The message the public sent to us at the ballot box in June 2016 was clear: we must leave the European Union. But a 52:48 vote was not a vote for an inadequate Canada-style trade deal that does nothing for the services industry or the Irish border, and it certainly was not a vote to send the country over a no-deal cliff edge, tumbling towards the anti-worker, anti-growth, economy-crippling hard Brexit of the Tory right. We cannot risk this Government turning us into a European version of the Cayman Islands.
That is why I have been arguing for over 18 months for an EEA-based Brexit, in which we would not only retain a very high degree of access to the single market but substantially increase our control over our laws and our borders. EEA countries are not subject to the supremacy of EU law, nor do they fall under the direct jurisdiction of the European Court of Justice. EEA countries can shape legislation through consultation with the EU Commission and have the power to block new single market rules. Moreover, Michel Barnier has made it crystal clear that EEA plus customs union is a perfectly viable and realistic option.
The EEA agreement also offers the suspension and reform of the free movement of labour. Articles 112 and 113 of the agreement are safeguard clauses that would offer significantly greater control over our borders and labour market. We should compare and contrast that solid treaty-based mechanism with the more open-ended framing of the Labour Front-Bench amendment, which makes no mention at all of free movement. The fact is that when it comes to free movement, our Front-Bench amendment is less clear and less tangible than the EEA option.

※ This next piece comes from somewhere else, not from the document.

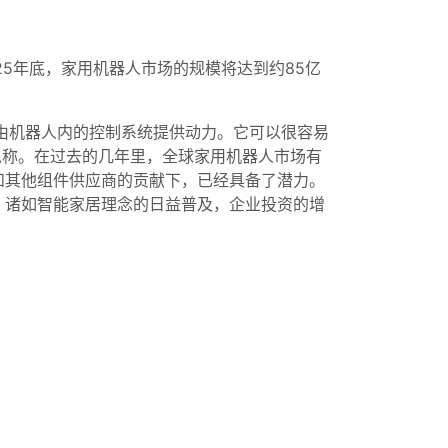
25年底，家用机器人市场的规模将达到约85亿
由机器人内的控制系统提供动力。它可以很容易
一总称。在过去的几年里，全球家用机器人市场有
和其他组件供应商的贡献下，已经具备了潜力。
，诸如智能家居理念的日益普及，企业投资的增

The overarching purpose of the EEA is
“to promote a continuous and balanced strengthening of trade and economic relations”.
That is very different from the overarching purpose of the EU, which is to form an ever closer union. An EEA Brexit would therefore take us back to the origins of the European economic area, an agreement based on mutually beneficial trade rather than on political union.
If there is one lesson to learn from these Brexit negotiations, it is that the EU operates on the basis of rules, laws, models, treaties and legal precedents. By committing to the EEA, Britain would be joining a set of institutions that for 25 years has helped deliver frictionless trade between the EU and the EEA-EFTA countries, while also protecting those countries’ interests.
I therefore urge Members on both sides of the House to join me in showing their backing for an EEA-based Brexit that strikes the right balance between prosperity and sovereignty. It is the only form of Brexit that can have a hope of reuniting our deeply divided country.